Sitting in Executive Lounge 2 at Luton Airport last Tuesday, waiting to fly out for the Champions' League tie against Hamburg the following evening, Arsène Wenger was talking about Ashley Cole again. Or more specifically the allegations contained in the defender's autobiography.

"I have not read it, no," Wenger maintained, a smile on his face as he grew aware of the apparently unwitting adaptation of his mantra - "I did not see it" - which he used to utter whenever he was quizzed about a controversial incident involving his team.

It would indeed have been a surprise if the Arsenal manager had taken the time to read the extracts from the book - for which The Times paid £90,000 for the three-part serialisation rights - and not just because he has a clear disdain for footballers who write such works.

Wenger regards autobiographies, especially those "penned" (all are ghost-written by journalists of course) by 25-year-old men not even midway through their careers as bizarre, peculiar to Britain and, in many ways, disloyal - not least to the truth. He has shunned such projects himself, despite a clutch of highly lucrative offers, and reiterated his belief that books are for when careers are over.

Tellingly he added that one reason for that policy was that so others would not get hurt. "I think you have not to say things to disturb people," Wenger said. "And also not to lie." It was a chink of vulnerability in his attempts to keep a dignified distance from the saga and showed that he has been hurt by Cole's claims and by the whole transfer episode.

Arsenal have maintained their line of denying any wrongdoing - and wishing Cole well. He was, genuinely, popular inside the club. Privately they feel the same but added to it is undoubtedly a crushing sense of disappointment, hurt and, for some, anger. One Arsenal director - and not the vice-chairman David Dein, who has been at the heart of Cole's attacks - was asked his opinion. "Frankly he can go to hell," was his verdict on Cole.

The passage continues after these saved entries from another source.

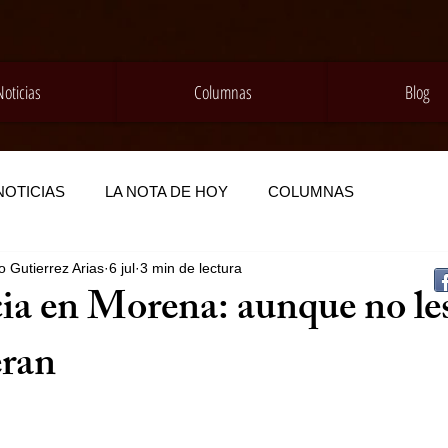
Noticias
Columnas
Blog
NOTICIAS
LA NOTA DE HOY
COLUMNAS
 Gutierrez Arias
6 jul
3 min de lectura
a en Morena: aunque no les
eran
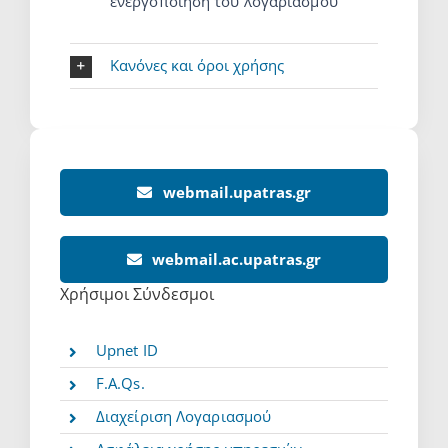
ενεργοποίηση του λογαριασμού
Κανόνες και όροι χρήσης
webmail.upatras.gr
webmail.ac.upatras.gr
Χρήσιμοι Σύνδεσμοι
Upnet ID
F.A.Qs.
Διαχείριση Λογαριασμού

Wenger, in particular, feels let down. He invested faith, time and belief in Cole, nurturing him through the ranks and genuinely wanted him to succeed Thierry Henry as club captain. He even briefly toyed with the idea of awarding Cole the armband instead of Henry. "One day he will see, maybe not this year but in 10 years, that Arsenal was not as bad for him," has been Wenger's measured response.

Wenger is also believed to be concerned that if Cole's claims are accepted, it may discourage other young English players from joining his club. Indeed he has grown acutely aware of the need to try to bring through more domestic talent into his first team, and that undoubtedly fuelled his interest in West Bromwich's Curtis Davies and, more recently, West Ham's Nigel Reo-Coker.

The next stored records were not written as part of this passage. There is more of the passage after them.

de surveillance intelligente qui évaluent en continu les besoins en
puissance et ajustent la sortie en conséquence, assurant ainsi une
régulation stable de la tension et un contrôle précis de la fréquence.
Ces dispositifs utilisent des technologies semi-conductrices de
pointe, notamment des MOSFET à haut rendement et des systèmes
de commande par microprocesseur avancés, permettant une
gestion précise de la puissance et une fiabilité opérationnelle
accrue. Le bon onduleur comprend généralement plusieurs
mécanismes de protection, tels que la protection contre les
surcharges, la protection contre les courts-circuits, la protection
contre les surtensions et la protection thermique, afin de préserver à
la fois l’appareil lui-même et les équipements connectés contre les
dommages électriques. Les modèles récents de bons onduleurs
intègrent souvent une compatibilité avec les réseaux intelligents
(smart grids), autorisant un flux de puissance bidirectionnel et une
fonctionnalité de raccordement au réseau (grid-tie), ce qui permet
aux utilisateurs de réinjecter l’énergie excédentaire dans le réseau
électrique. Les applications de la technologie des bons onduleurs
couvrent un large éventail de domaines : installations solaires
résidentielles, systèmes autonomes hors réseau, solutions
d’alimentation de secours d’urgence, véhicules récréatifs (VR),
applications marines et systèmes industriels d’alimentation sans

In fact one of the most remarkable aspects of Cole's book is that for all his apparent fury, he is unable or unwilling to blame Wenger. Directors, players, fans - even the fitness coach - are attacked. But not the manager.

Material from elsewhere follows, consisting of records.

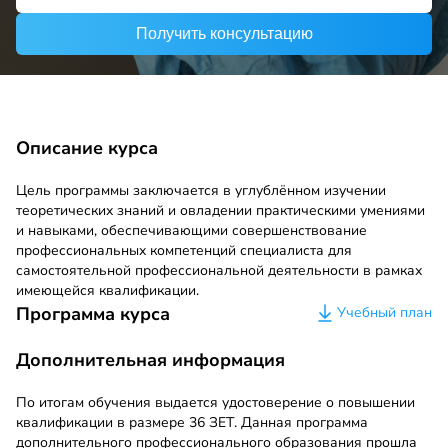
Получить консультацию
Описание курса
Цель программы заключается в углублённом изучении
теоретических знаний и овладении практическими умениями
и навыками, обеспечивающими совершенствование
профессиональных компетенций специалиста для
самостоятельной профессиональной деятельности в рамках
имеющейся квалификации.
Программа курса
Учебный план
Дополнительная информация
По итогам обучения выдается удостоверение о повышении
квалификации в размере 36 ЗЕТ. Данная программа
дополнительного профессионального образования прошла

Of course the Cole drama has been played out during a difficult start to the season for Arsenal. The failure to win any of their first three Premiership games has allowed the Cole book to be drawn into analysis of just where the club is heading. Former players, such as Paul Merson, have added to the criticism. He said bluntly: "My gut feeling is that this team is just not as good as some in the past." He may well be right. Dennis Bergkamp, Robert Pires, Sol Campbell, Jose Antonio Reyes and now Cole have all gone and are not easily replaced.

On the face of it, Arsenal had a successful transfer window with Tomas Rosicky, William Gallas and the on-loan Julio Baptista adding skill and power. It should also not be forgotten that Wenger did much of his future planning last January with the arrival of Theo Walcott, Emmanuel Adebayor and Abou Diaby. Arsenal still lack width, while Wenger, having vastly reduced the average age of his squad, is paying a price in the lack of nous.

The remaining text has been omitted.